What is Latency in Networking?
Latency is the delay that occurs between a user’s action on a web application or network and the response they receive. Another latency definition is the total round trip time required for a packet of data to travel.
Latency usually occurs due to the distance between users and key network elements, including the internet or a privately managed wide-area network (WAN) and the user’s internal local-area network (LAN).
For example, as the user takes an action on their device, perhaps shopping for an item in an online store and buying it, several steps must happen before they see their request answered.
The user adds the item to their cart and the browser sends a request to the site’s servers that stores the data; this demands a certain amount of time, which depends on how much information is transmitted. The site server receives the request, and the first part of the latency cycle is complete.
The server then accepts or rejects the request and processes the data, each step also taking a certain amount of time, depending on the amount of data and the server’s capabilities. The site server replies with the necessary purchasing information to the user, and the user’s browser receives the request, and the product enters the cart, completing the latency cycle.

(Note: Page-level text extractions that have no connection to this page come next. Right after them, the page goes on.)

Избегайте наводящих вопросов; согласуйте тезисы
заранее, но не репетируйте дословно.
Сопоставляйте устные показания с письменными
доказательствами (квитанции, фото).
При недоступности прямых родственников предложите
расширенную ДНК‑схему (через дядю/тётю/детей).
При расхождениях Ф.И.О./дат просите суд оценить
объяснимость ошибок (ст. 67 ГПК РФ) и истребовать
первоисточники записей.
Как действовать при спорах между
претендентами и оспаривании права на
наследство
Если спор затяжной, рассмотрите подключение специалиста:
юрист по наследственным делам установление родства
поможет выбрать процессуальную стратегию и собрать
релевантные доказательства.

The total latency resulting from the request is the total of all the increments of time, from when the user first clicks on the “add” button to when they see it in the cart.
What is Latency in a Database?
Simply put, latency in a database is the total amount of time needed for the database to receive a request, process the transaction underlying the request, and respond correctly. In the case of the shopping cart example above, product information is liley stored in a NoSQL database. The ability to retrieve that information quickly has to do with database latency.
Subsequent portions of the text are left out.